Greek film and television director Nikos Koundouros passed away on Wednesday, at the age of 90. Koundouros had been admitted to hospital with respiratory complaints in recent weeks.
Born in Athens in December 1926, to a family originally hailing from Crete, Koundouros was counted among the most notable modern Greek directors, while his 1956 film “The Ogre of Athens” is considered by many to be the best Greek film of that decade.

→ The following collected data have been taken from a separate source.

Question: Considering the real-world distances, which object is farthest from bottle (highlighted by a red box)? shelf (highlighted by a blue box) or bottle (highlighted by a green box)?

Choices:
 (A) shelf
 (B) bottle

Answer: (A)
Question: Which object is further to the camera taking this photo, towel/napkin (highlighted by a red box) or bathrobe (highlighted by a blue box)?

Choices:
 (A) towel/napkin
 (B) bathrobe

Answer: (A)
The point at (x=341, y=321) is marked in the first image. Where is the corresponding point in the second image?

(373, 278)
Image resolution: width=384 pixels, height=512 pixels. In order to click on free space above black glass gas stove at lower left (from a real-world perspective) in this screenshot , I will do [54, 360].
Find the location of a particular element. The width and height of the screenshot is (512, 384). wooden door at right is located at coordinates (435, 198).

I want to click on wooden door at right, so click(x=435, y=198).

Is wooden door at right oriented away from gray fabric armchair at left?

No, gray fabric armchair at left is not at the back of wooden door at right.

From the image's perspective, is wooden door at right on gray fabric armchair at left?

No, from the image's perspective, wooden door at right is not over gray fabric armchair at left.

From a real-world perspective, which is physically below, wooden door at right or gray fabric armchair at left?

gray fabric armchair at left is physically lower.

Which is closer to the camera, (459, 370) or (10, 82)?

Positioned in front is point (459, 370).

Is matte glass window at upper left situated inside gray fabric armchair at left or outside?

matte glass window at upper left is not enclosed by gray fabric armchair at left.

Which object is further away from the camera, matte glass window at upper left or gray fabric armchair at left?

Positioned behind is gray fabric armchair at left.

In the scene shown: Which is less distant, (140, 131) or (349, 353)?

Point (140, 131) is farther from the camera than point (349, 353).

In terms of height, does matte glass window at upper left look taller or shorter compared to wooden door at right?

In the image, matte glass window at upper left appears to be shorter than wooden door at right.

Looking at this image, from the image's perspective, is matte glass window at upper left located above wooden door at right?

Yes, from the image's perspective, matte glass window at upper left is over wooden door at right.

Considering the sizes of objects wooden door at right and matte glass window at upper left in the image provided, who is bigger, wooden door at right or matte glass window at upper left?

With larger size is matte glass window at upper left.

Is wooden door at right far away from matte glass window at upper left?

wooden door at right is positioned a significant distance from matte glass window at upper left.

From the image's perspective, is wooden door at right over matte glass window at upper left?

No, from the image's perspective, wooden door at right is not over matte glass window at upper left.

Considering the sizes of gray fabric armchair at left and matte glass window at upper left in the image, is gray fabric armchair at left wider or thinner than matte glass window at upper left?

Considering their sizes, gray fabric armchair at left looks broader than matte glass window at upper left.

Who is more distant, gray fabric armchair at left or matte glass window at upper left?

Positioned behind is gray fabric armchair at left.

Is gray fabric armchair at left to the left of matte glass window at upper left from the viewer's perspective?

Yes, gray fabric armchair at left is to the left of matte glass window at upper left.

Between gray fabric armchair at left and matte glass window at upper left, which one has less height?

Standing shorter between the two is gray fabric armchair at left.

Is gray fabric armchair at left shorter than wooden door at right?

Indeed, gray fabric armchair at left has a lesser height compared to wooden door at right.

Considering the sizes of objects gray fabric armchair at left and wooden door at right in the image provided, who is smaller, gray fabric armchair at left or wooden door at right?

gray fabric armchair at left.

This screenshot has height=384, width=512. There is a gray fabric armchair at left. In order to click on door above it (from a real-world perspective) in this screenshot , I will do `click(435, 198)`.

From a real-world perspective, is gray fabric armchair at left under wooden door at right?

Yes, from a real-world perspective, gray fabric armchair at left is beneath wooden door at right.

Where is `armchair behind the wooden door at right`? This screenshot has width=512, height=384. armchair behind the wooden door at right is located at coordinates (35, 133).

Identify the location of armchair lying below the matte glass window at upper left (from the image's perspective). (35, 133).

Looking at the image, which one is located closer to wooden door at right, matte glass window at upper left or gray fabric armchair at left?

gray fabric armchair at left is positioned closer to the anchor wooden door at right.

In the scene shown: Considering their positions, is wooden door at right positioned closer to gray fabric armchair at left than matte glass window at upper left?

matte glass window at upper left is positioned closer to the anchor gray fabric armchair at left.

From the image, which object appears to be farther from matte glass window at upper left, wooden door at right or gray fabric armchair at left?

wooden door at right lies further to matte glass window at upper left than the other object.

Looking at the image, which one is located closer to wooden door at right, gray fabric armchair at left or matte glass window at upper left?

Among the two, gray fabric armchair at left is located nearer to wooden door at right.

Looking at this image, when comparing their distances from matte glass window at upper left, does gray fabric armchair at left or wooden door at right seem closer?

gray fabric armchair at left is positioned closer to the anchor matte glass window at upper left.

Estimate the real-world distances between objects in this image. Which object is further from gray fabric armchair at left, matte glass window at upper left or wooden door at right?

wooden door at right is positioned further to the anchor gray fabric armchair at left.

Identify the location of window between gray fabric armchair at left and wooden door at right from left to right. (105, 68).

He represented Greek cinema at a number of foreign film festivals in the 50s and 60s, winning the the Silver Bear for his film “Young Aprodites” in the 13th Berlin film festival, as well as top prize in the Thessaloniki Film Festival, in 1963. His work has been repeatedly broadcast on British and French television and there are copies of his films in many important film museums around the world.
Prime Minister Alexis Tsipras said prolific filmmaker Nikos Koundouros who passed away on Wednesday was one of the founders of modern Greek cinema and a proud man. “We bid him farewell with respect,” he added in a tweet.
Thessaloniki’s International Film Festival hailed on Wednesday the life and work of Nikos Koundouros, saying he leaves behind an extensive body of work.
“The Thessaloniki International Film Festival and its people bid farewell to Nikos Koundouros, the friend and great cinematographer. A great chapter in Greek cinema is closing. We will miss his nobility, courage, his exuberant personality,” the festival said.
Koundouros leaves behind an extensive body of work which was much loved, the festival said: The inimitable “The Ogre of Athens”, the “Magic City”, the “River”, “Young Aphrodites” and many more which expressed Greek reality and the passion which characterized the director.